Hildegarde ouvre donc ses visions par la Trinité sainte ; l'Éternité, le Verbe,
le Souffle sont ici figurés signifiant que Dieu est Vie et qu'il est Amour.
L'énergie suprême, l'énergie ignée, a suscité la création de l'homme, lequel
naît corps, âme, esprit. Tout procède de cette vie libérant une triple énergie
d'amour dont l'homme est reflet. L'ensemble est exprimé avec une vivacité,
avec le sens d'une beauté dont la visionnaire souligne qu'elle se trouve à la
limite de ce que l'homme peut contempler. Elle-même, dans le cadre qui la
représente sous l'image pleine page, ouvre sur cette vision des yeux
extasiés.
"Au dessus du chef de ladite figure se faisaient face les sept planètes : trois
dans le cercle du feu de lumière, une dans la sphère du feu noir, trois dans le
cercle de pur éther. Toutes les planètes rayonnaient en direction des têtes
d'animaux et de la figure de l'homme. Le cercle du feu lumineux englobait
seize étoiles principales, quatre entre les têtes du léopard et du lion, quatre
entre celles du loup et du lion, quatre entre celles du loup et de l'ours, quatre
entre celles de l'ours et du léopard. Huit d'entre elles occupaient une
position intermédiaire, et elles s'assistaient l'une l'autre : elles étaient situées
entre les têtes et elles s'envoyaient l'une l'autre leurs rayons qui frappaient la
couche d'air mince. Les huit autres à côté des autres têtes d'animaux,
frappaient de leurs rayons les nuages qui s'étendaient en face d'eux. Dans la
partie droite de l'image, deux langues, distinctes l'une de l'autre, formaient
comme deux ruisseaux qui se déversaient sur la roue et la figure humaine. Il
en allait de même sur la gauche : c'était comme un bouillonnement de rus. "
Après avoir énuméré tout ce qui dans la nature influence ainsi ce dernier, le
soleil, la lune, les planètes, Hildegarde a une réflexion pour l'homme lui-
même. " Quant à toi, homme qui vois ce spectacle comprends que ces
phénomènes concernent également l'intérieur de l'âme. " Ces interactions
des éléments naturels et des tendances de l'homme se retrouvent dans les
autres ouvrages d'Hildegarde d'ordre résolument médical. Elle pousse ici
très loin ses comparaisons. " Aux quatre vents principaux correspondent
quatre énergies au sein de l'homme : la pensée, la parole, l'intention et la vie
affective. De même que chaque vent peut envoyer son souffle vers la droite
ou vers la gauche, de même l'âme escortée de ces quatre énergies peut, par
la science naturelle atteindre la partie qu'elle désire en choisissant tantôt le
bien, tantôt le mal. " Et de comparer au vent du midi, celui qui apporte la
chaleur, " les pensées bonnes et saintes qu'attise, grâce au feu de l'Esprit
saint, le zèle d'une pieuse intention ". Au contraire le vent d'ouest, qui est
froid, " désigne les pensées malhonnêtes et inutiles que ne réchauffe pas le
feu de l'Esprit saint, les œuvres froides et malhonnêtes ". Seul le vent du
nord " est inutile pour toute créature. Il a lui aussi deux ailes, dirigées l'une
vers l'orient l'autre vers l'occident. Elles désignent dans l'homme cette
science du Bien et cette science du Mal grâce auxquelles il considère en son
âme, comme en un miroir, ce qui est utile et ce qui est inutile. De même que
le firmament, supérieur et inférieur, régit la terre ".
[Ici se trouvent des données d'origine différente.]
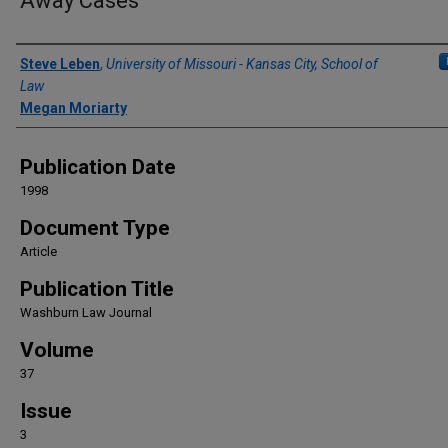
Away Cases
Authors
Steve Leben
,
University of Missouri - Kansas City, School of
Law
Megan Moriarty
Publication Date
1998
Document Type
Article
Publication Title
Washburn Law Journal
Volume
37
Issue
3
L'ensemble des visions met ainsi l'accent sur une sorte d'unité cosmique qui
régit ou qui influence à la fois l'homme et le monde dans lequel il vit. C'est
ainsi que l'aquilon, le vent du nord, " est un vent dangereux, il est nocif pour
tout ce qu'il touche, son froid et sa rudesse touchent également le souffle
chaud qui descend doucement du soleil en déposant la rosée et qui produit
sur terre toute la viridité des fruits champêtres ". Nous abordons ici l'une
des notions favorites d'Hildegarde, la viridité, du latin viridis, vert,
vigoureux ; elle s'applique également à la nature et à l'homme, désignant
cette énergie interne qui fait pousser les plantes et par laquelle l'homme se
développe.
" Tous ces phénomènes, souligne Hildegarde, sont en rapport avec l'âme.
L'âme en effet est présente dans le corps comme un vent dont on ne voit ni
n'entend le souffle. Aérienne, elle déploie son souffle, à la manière du vent,
ses soupirs et ses pensées ; son humidité, véhicule de ses bonnes intentions
envers Dieu, l'assimile à la rosée. Comme l'éclat du soleil qui illumine le
monde entier et qui ne faiblit jamais, l'âme est tout entière présente dans la
petite forme de l'homme. Ses pensées lui permettent de s'envoler dans
toutes les directions : les œuvres saintes l'élèvent vers les étoiles par la
louange de Dieu, les œuvres mauvaises des péchés la précipitent dans les
ténèbres. " Et de poursuivre en détaillant la quatrième vision. " L'âme
raisonnable profère de multiples paroles qui résonnent comme l'arbre
multiplie ses rameaux, et, de la même façon que les rameaux proviennent
de l'arbre les énergies de l'homme jaillissent de l'âme. Ses œuvres, quelles
qu'elles soient, réalisées de concert avec l'homme, ressemblent aux fruits
d'un arbre. L'âme a quatre ailes en effet : les sens, la science, la volonté et
l'intelligence. "
Ainsi toutes ces visions rassemblent-elles en une unité profonde Dieu et son
œuvre, qu'il s'agisse de l'homme ou du cosmos. Cela leur donne leur
caractère grandiose. " L'âme, tant qu'elle est dans le corps sent Dieu parce
qu'elle vient de Dieu, mais tant qu'elle accomplit sa tâche dans les créatures,
elle ne voit pas Dieu. Lorsqu'elle aura quitté l'atelier de son corps et
lorsqu'elle sera confrontée à Dieu, elle connaîtra sa nature et ses anciennes
dépendances corporelles. [... ] Elle attend donc avec avidité ce dernier jour
du monde, car elle a perdu ce vêtement qu'elle aime et qui est son propre
corps. Quand elle l'aura recouvré, elle verra avec les anges la face glorieuse
de Dieu. [... ] "L'homme est le vêtement que revêt mon Fils en sa royale
puissance afin d'apparaître Dieu de toute création et vie de la vie." [... ]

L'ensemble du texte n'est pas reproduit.